Few things hurt like a burn. One of the worst things about a burn is the pain can seem almost constant, only to become sharp and pronounced whenever it’s exposed to more heat.
Some burns also wear you out. I don’t know if you’ve ever noticed how tired you feel when you’re sunburned. It’s a real drain on your energy. Burns can have long-term consequences, too. If you don’t treat them properly they can lead to scarring. Sunburns lead to cellular damage that can increase your chances of skin cancer later on.
I’ve noticed in my own practice that most people don’t seek a doctor’s help for minor burns. For the most part, minor burns are something you can treat on your own. With summer just around the corner, the incidence of burns is about to rise. Whether you spend too much time in the sun or get a smaller burn from a barbeque or a campfire, it’s important to know how to respond. Proper care can relieve the pain and discomfort. It can also reduce scarring and long-term damage to your skin.
The Best Care for Sunburns
The most common minor burn is a sunburn. Sunburns doesn’t pose an immediate threat, but it can have serious consequences for your long-term health, especially if you allow yourself to burn often.

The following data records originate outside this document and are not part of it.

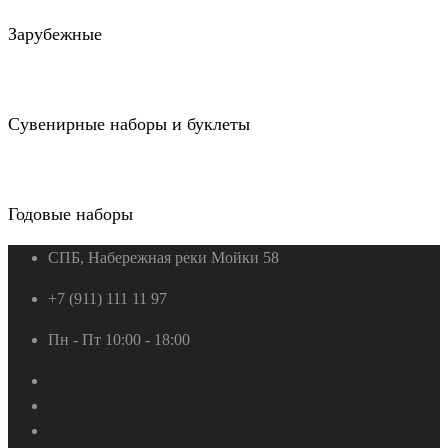
Зарубежные
Сувенирные наборы и буклеты
Годовые наборы
СПБ, Набережная реки Мойки 58
+7 (911) 111 11 97
Пн - Пт 10:00 - 18:00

Before I get into the best way to treat a sunburn and reduce the long-term damage it does, I want to emphasize the importance of prevention. Sunburn prevention is important to the long-term health of your skin. By avoiding sunburns you’ll reduce your chances of developing skin cancer later on. You’ll also keep your skin from aging prematurely.
The best way to prevent sunburn is to be smart about your sun exposure. The sun’s rays are most intense between 10am and 4pm. If you plan to be out in the sun for more than 20 minutes during this period, use sunscreen. If you’re going to be outside for more than two hours, take your sunscreen with you and reapply it every 90 minutes.
If you do get a sunburn, there are two things you should do. First, slather on some aloe vera gel. Research shows that aloe vera helps minor burns to heal better. Aloe vera has anti-mutagenic effects that help your skin to repair damage done to cells. This function can help prevent the formation of cancerous cells. Look for the highest purity aloe vera gel you can find. Choose one that does not contain alcohol because alcohol can dry the skin, contributing to your discomfort, and countering the good effects of the aloe.
The second thing to do is take vitamin C and find a topical skin cream that contains vitamin C. Your body uses vitamin C to build collagen, the supporting structure for your skin. A sunburn can damage your collagen, prematurely aging your skin. By taking vitamin C internally and using it topically, you can rebuild your collagen and repair sunburn damage.
How to Treat a Burn Injury
With summer barbeques and many outdoor activities there’s always a higher chance of getting a minor burn injury. Minor burns are local surface burns. They hurt like heck, but they aren’t serious. A minor burn will turn red and will swell a little bit. It may blister, but blistering should be minimal.
If you get a minor burn, the best thing to do is run cool water over it until the pain subsides. After running cool water over the burn, wrap it lightly in gauze or use a second skin burn pad to cover it. I prefer the second skin burn pads. In my own practice, I’ve found that they provide better pain relief to and speedier healing.
If a burn is more severe—if the skin turns deep red and blisters—or if the burn is over a wide area of skin, it’s a good idea to seek medical attention. Larger or more severe burns are more prone to infection and complications. A doctor’s advice can help you heal better without scarring and avoid infections.
With summer time nearly upon us, knowing how to respond to a burn if it happens can keep you and your family safe during this time of the year.